Did you ever sit back and daydream of listening for the winning lotto numbers and hearing all the numbers on your ticket called? You’re not alone. According to Gallup, approximately half of Americans play state lotteries every year. Even more people go to casinos and try their luck on slot machines or participate in local raffles for charities. Well, if you are one of the lucky ones and win the lottery or hit the jackpot, you have every right to be excited. Just keep in mind that the full amount won’t be all yours to spend.
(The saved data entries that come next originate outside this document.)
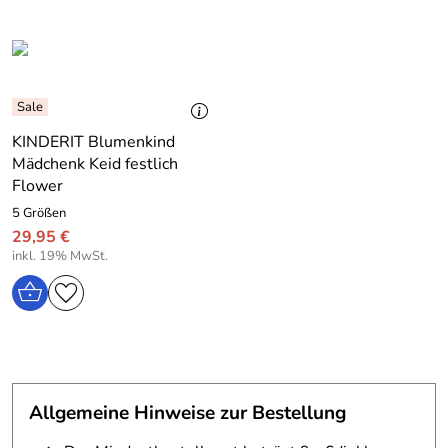
KINDERIT Blumenkind
Mädchenk Keid festlich
Flower
5 Größen
29,95 €
inkl. 19% MwSt.
Allgemeine Hinweise zur Bestellung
If you win a lot of money, you’ll probably also pay a lot in taxes. Money that’s won through gambling is considered a part of your taxable income, and the Internal Revenue Service cautions that it must be reported on your tax return as such. Whether it’s money from a school raffle, a poker tournament, a state lottery or a casino, any gambling operation that pays you prize money above a set amount must file Form W-2G. You are probably also going to be required to pay taxes on valuable prizes such as trips, houses, cars and other non-cash prizes. The W-2G requirements for reporting will depend on the amount of money you won, the type of gambling you were engaged in and even the ratio of winnings to the wager.
What Is a W-2G Form?
The W-2G Form from the IRS reports winning funds and withholdings that are related to gambling. A gambling operation completes it, and a copy is sent to both the winner and the IRS. Gambling companies complete these forms for all qualifying prizes. The form itself and the W-2G instructions are simple and straightforward. As the winner of the money or prize, you will be listed as the winner. Your name and address will be placed at the top left of the form just under the payer’s information.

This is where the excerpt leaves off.